Seine eigenen Fußballhits kommen heute so gut wie gar nicht mehr in seinen Programmen vor. "Ich war noch niemals in New York", "Aber bitte mit Sahne", "Mit 66 Jahren", "Ein ehrenwertes Haus" – die unvergänglichen Klassiker, die jeder kennt, haben Vorrang. Die Fußball-Lieder waren Lieder ihrer Zeit. Außerdem braucht Jürgens Platz für seine neuen Songs. Seine Konzerte sind nach wie vor ausverkauft, noch immer setzt er sich im Bademantel an den Flügel. Mit 79 ist noch lang’ noch nicht Schluss.

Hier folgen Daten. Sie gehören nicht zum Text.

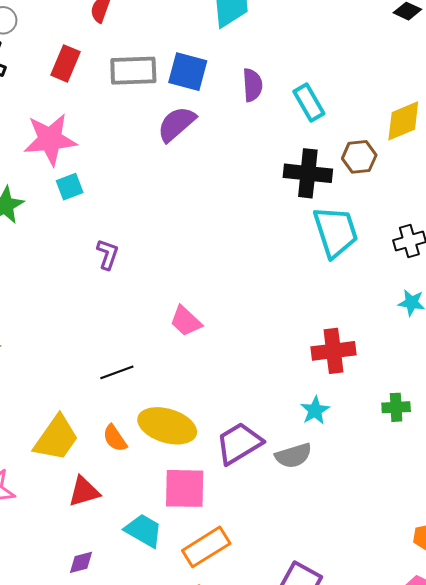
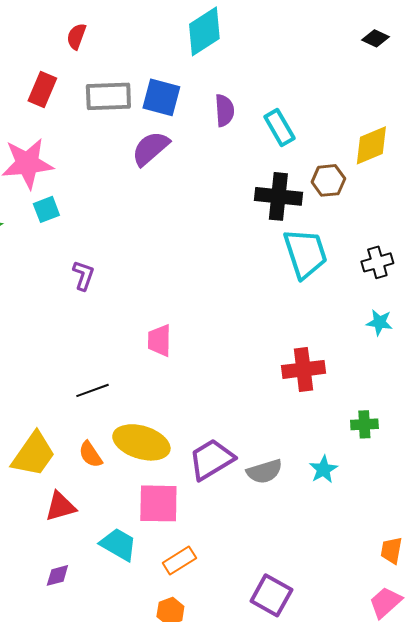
pink trapezoid: (186, 321) -> (159, 340), turned 48
cyan star: (315, 410) -> (323, 469), moved
orange rectangle: (206, 547) -> (179, 560), size x0.7

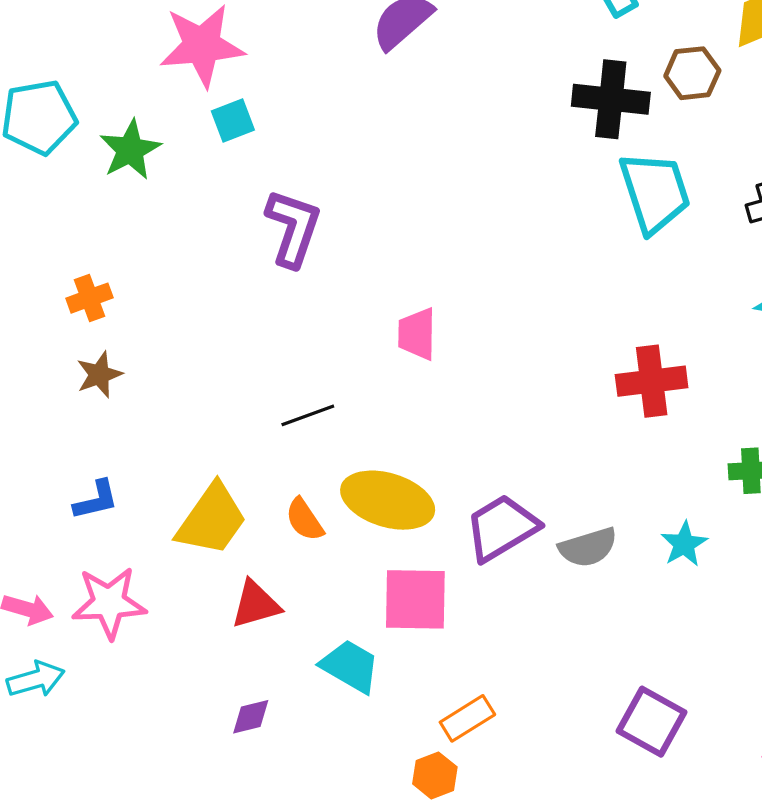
purple L-shape: (83, 275) -> (293, 228), size x1.6
orange rectangle: (179, 560) -> (467, 718), moved
purple square: (271, 595) -> (652, 722), moved

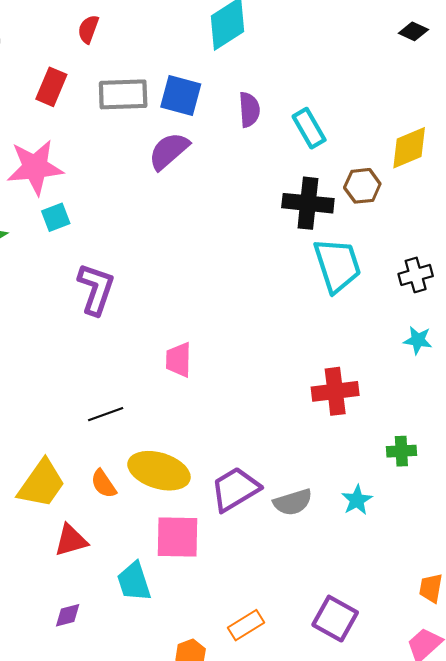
cyan trapezoid: (350, 666) -> (134, 582), turned -138
orange rectangle: (467, 718) -> (246, 625), moved

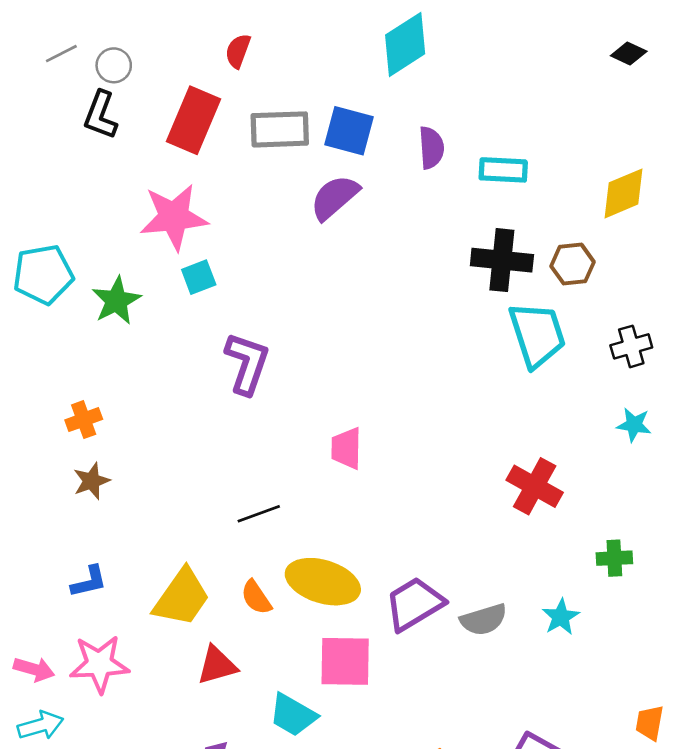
red rectangle: (51, 87) -> (193, 120), size x1.4
cyan rectangle: (309, 128) -> (503, 170), turned -57
brown hexagon: (362, 186) -> (573, 264), moved
red cross: (335, 391) -> (535, 486), turned 36
cyan trapezoid: (134, 582) -> (293, 715), turned -42

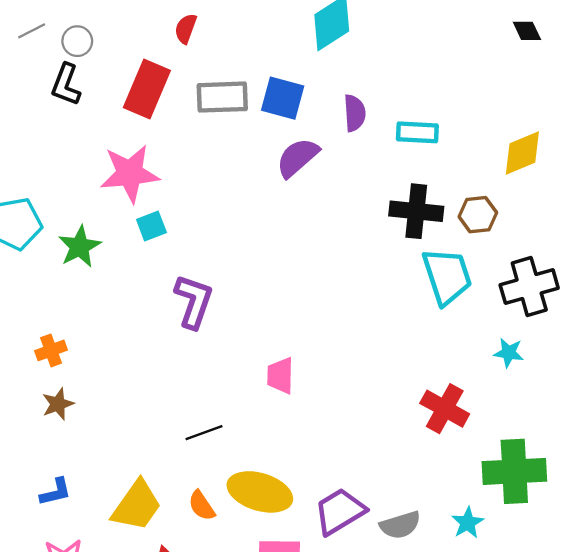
black diamond: (629, 54) -> (527, 31), turned 40
purple semicircle: (335, 197) -> (298, 158), moved
black cross: (631, 346) -> (529, 286), size x1.6
cyan star: (634, 425) -> (509, 353), moved
green cross: (614, 558) -> (514, 471), size x2.0

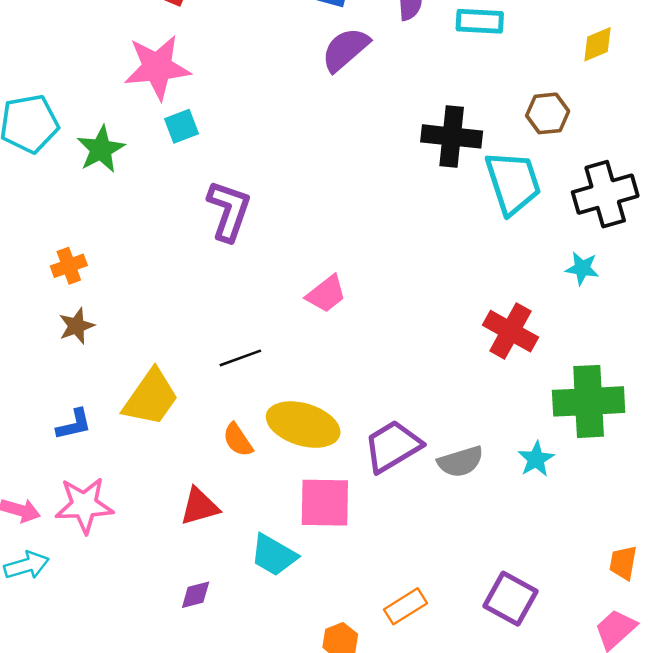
yellow diamond: (522, 153) -> (598, 44), size x0.7
black cross: (416, 211) -> (452, 136), moved
pink trapezoid: (280, 376) -> (326, 294), turned -129
yellow trapezoid: (137, 506) -> (151, 398), moved

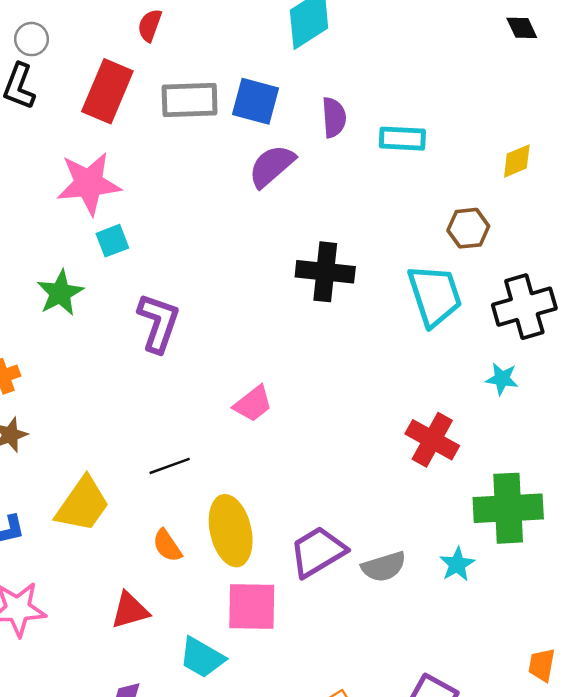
black cross: (452, 136) -> (325, 272), moved
green star: (101, 149) -> (60, 293), moved
yellow ellipse: (303, 425) -> (231, 531), turned 60

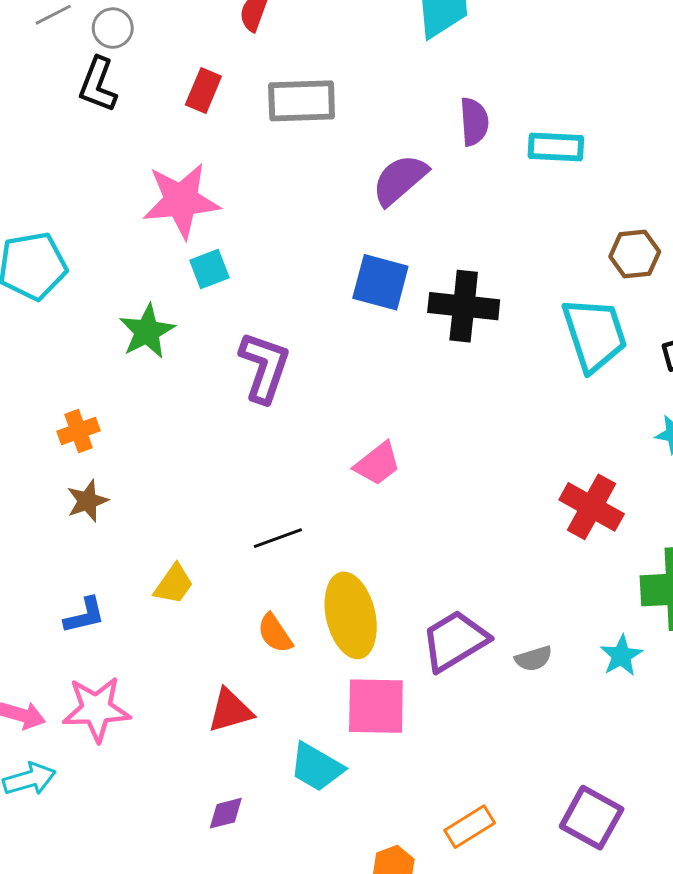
red rectangle: (107, 91) -> (203, 90), size x0.6
blue square: (256, 101) -> (380, 282), moved
yellow trapezoid: (83, 504) -> (174, 584), size x0.6
gray semicircle: (384, 567) -> (534, 659), size x0.7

Die Zeit jedoch, in der man Songs mit Fußballteams gesungen hat, die ist vorbei, glaubt er. Heute hat jeder TV-, jeder Radiosender sein eigenes WM-Lied. Früher lief eines auf allen Kanälen. 1994 hat die Nationalmannschaft zuletzt einen Song zur Weltmeisterschaft aufgenommen. Und, klar, die Spieler müssen es auch wollen. "Jetzt könnte es nach der ersten Niederlage heißen: Die haben ihre Vorbereitungszeit lieber im Studio verbracht, um mit dem Jürgens ein lächerliches kleines Liedchen zu singen, als vernünftig zu trainieren und sich vorzubereiten. Fußball ist in der Beziehung so ernst geworden, das war früher ein Stück weit anders", sagt Jürgens. "Nach Córdoba wäre keiner auf die Idee gekommen, zu sagen: Hätten die nur nicht dieses Lied aufgenommen." Vielleicht war es dafür auch einfach zu erfolgreich.